Comment by userbinator

5 years ago

It's funny to hear that the bug increases are an effect of Intel trying to compete with ARM SoCs in mobile devices, because the errata those have are much worse --- and indeed a lot of embedded stuff is like that because the general line of thought there is that bugs are worked around in software and there's little expectation of being able to run existing code flawlessly, unlike with a PC.

Nowadays there’s hardly a device that can’t easily be updated after shipment - so the cost and effort required to make a perfect error-free CPU is not as incentivezed.

  • The updates are often fatal, though. These include things like the Opteron "Barcelona" TLB bug and the first-generation EPYC "Naples" frequency scaling bug.

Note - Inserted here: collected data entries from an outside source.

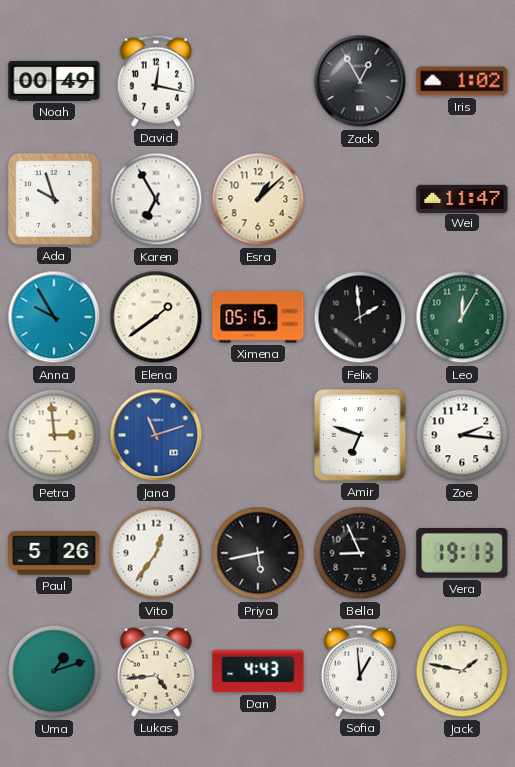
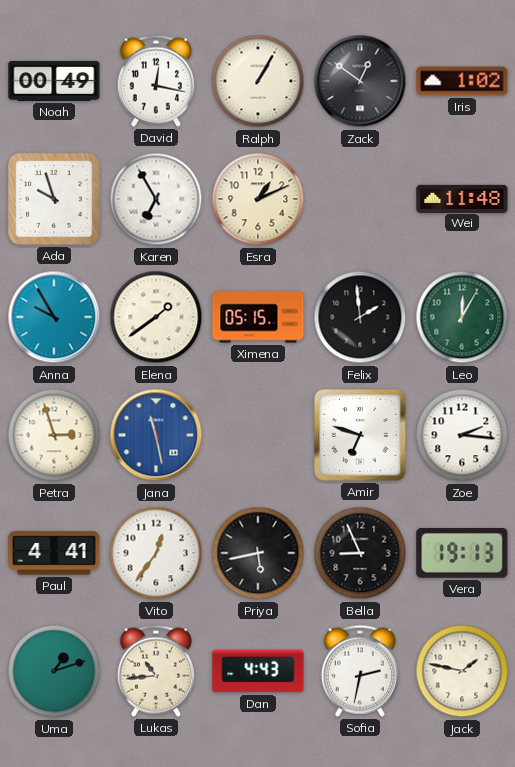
Ralph: none -> 1:05
Zack: 12:55 -> 12:51
Esra: 1:08 -> 1:11
Wei: 11:47 -> 11:48
Petra: 2:59 -> 2:57
Jana: 11:12 -> 11:28
Paul: 5:26 -> 4:41
Lukas: 4:44 -> 10:44
Sofia: 12:59 -> 2:32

The fix for the former knocked 20% off the performance of that generation of parts, and the fix for the latter meant that you had to run at the base clock frequency at all times, getting neither turbo boosts nor power savings. If you apply all of the speculative execution workarounds to an older Intel part like Xeon E5 v3 you will lose something like a quarter of the performance you paid for originally.

    • Yeah, I was thinking more of architecture errors where the solution is “modify the compiler so that code isn’t called” - though some may allow microcode updates.

      The various spec-ex workarounds actually matter more on things like cloud servers than they do on dedicated/controlled hardware.

      4 replies →

  • > Nowadays there’s hardly a device that can’t easily be updated after shipment - so the cost and effort required to make a perfect error-free CPU is not as incentivezed.

    This ignores the fact that there can be security exploits.